State only how many lines of the records contain the string "Pattie".

DATA FOR REVIEW =>
BEGIN
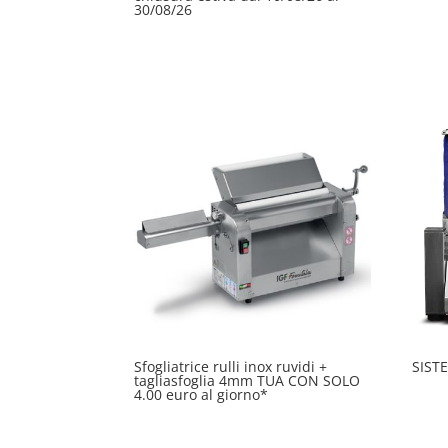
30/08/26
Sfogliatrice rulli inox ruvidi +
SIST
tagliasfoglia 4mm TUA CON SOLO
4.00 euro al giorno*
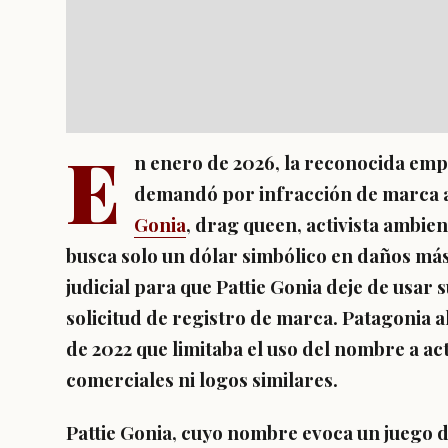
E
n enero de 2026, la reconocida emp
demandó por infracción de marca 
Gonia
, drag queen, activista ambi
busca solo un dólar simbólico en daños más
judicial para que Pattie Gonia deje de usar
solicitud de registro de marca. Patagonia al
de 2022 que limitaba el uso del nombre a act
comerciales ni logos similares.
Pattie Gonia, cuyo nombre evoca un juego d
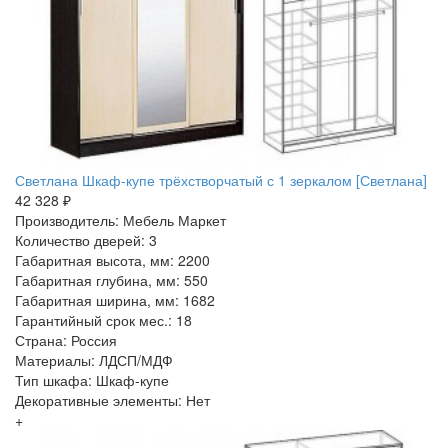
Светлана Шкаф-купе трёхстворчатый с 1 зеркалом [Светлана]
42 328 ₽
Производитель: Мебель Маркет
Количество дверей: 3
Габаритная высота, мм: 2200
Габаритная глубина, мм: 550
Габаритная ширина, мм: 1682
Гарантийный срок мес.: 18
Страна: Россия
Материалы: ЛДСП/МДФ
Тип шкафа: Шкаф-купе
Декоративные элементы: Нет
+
END
BEGIN
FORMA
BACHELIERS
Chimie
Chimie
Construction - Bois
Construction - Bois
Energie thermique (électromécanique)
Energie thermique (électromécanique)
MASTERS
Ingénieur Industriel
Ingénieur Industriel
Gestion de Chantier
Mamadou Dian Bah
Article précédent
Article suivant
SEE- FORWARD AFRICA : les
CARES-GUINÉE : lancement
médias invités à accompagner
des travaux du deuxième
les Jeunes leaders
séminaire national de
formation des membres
END
BEGIN
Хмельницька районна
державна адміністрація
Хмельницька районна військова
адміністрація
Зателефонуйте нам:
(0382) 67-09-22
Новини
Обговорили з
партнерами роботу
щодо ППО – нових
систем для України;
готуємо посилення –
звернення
END
OUTPUT OF THE TASK =>
2